Being like Christ is the issue, not blue blazers or Khakis!

The following link was posted on our facebook thread today.  It is an article which basically encourages giving a pass on certain activities to certain new converts or congregations who practice differently than you practice.  The author mentions activities such as a person smoking a cigarette, using foul language or the less than stellar former lives of some of the 12 disciples.

http://www.faithit.com/f-bombs-and-bikinis-what-it-really-means-to-be-a-christian/smoking man

I understand that many Christians do not drink or smoke and they refrain from activities like these for various reasons.  The Bible is clear that Christian are not to get drunk, but there is actually no prohibition on either smoking or drinking and in fact it is clear that Jesus and the disciples drank alcoholic beverages.  Were they ever accused of being drunk?  No!  Were they ever accused of being foul mouthed?  No.  Were some of them foul mouthed prior to accepting the call to follow Jesus?  Likely so.  Did a couple of them get off base when they wanted to call down fire from heaven?  Absolutely, and Jesus didn’t hesitate to call them out for their horrible behavior and rebuke them.  What they did before choosing to follow Jesus is germane only to the extent it displays for all to see that grace and salvation is available to all.  And the Holy and sacrificial lives they lived after Jesus called them out is a testimony to the character of Christ which they took on thereby causing others to call them “Christian” or like Christ.

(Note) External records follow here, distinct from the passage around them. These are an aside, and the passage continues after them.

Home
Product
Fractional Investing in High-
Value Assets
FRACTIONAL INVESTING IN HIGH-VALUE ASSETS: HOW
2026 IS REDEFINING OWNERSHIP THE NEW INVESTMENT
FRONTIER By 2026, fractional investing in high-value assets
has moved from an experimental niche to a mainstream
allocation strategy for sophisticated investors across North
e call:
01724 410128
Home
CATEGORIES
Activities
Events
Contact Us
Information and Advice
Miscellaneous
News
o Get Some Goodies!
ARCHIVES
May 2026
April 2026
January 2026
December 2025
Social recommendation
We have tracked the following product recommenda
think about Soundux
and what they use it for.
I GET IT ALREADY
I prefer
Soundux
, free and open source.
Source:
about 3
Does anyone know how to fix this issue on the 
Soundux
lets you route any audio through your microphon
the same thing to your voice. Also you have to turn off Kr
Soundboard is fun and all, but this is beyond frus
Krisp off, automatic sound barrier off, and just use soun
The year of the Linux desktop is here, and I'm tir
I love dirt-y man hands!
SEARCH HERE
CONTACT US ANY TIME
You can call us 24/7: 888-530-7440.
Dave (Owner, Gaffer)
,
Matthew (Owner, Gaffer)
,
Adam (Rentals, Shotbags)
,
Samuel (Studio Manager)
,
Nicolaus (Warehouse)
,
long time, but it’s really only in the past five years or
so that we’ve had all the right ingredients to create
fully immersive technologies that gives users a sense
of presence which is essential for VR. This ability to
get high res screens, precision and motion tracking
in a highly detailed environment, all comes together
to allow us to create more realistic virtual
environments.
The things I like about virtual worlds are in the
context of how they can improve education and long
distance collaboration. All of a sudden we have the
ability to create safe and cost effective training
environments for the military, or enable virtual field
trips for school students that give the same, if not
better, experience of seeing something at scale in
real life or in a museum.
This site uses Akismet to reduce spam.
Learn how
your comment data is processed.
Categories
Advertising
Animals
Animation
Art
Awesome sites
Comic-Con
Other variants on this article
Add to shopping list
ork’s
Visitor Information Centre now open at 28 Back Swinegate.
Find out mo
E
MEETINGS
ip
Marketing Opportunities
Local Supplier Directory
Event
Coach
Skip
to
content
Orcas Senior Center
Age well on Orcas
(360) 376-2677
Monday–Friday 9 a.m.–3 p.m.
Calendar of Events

Christ expects perfection from us (Matt. 5:48) but He also understands that salvation is a process of sanctification.  I find it odd that the author chose to focus on foul language and the F bomb for leniency since changing the words one uses in conversation is probably one of the easier areas in which we can be more like Christ.  I have a much harder time with patience, envy, anger and materialism.  A conversion experience should speak for itself in a life converted to be more like Christ through repentance and turning away from our former life.

Tim Enloe tells of a people group in Tanzania who although they have never previously heard the name of Christ or met any Christians, once they hear the Gospel and accept Christ as their Lord and Savior they immediately stop the status quo of horrible sexual practices and beating their wives.  They don’t even have to be told the whole gospel to immediately understand in their renewed conscience that some things are simply not to be a part of their lives any more.  But then Tim doesn’t present some “join the club” form of Christianity.  They present a gospel more in keeping with the “Christ bids us come and die” concept as presented in “The Cost of Discipleship” book by Dietrich Bonhoeffer.  Perhaps a huge disservice is being done by those who call people to come and “join” without explaining the true cost of following Christ.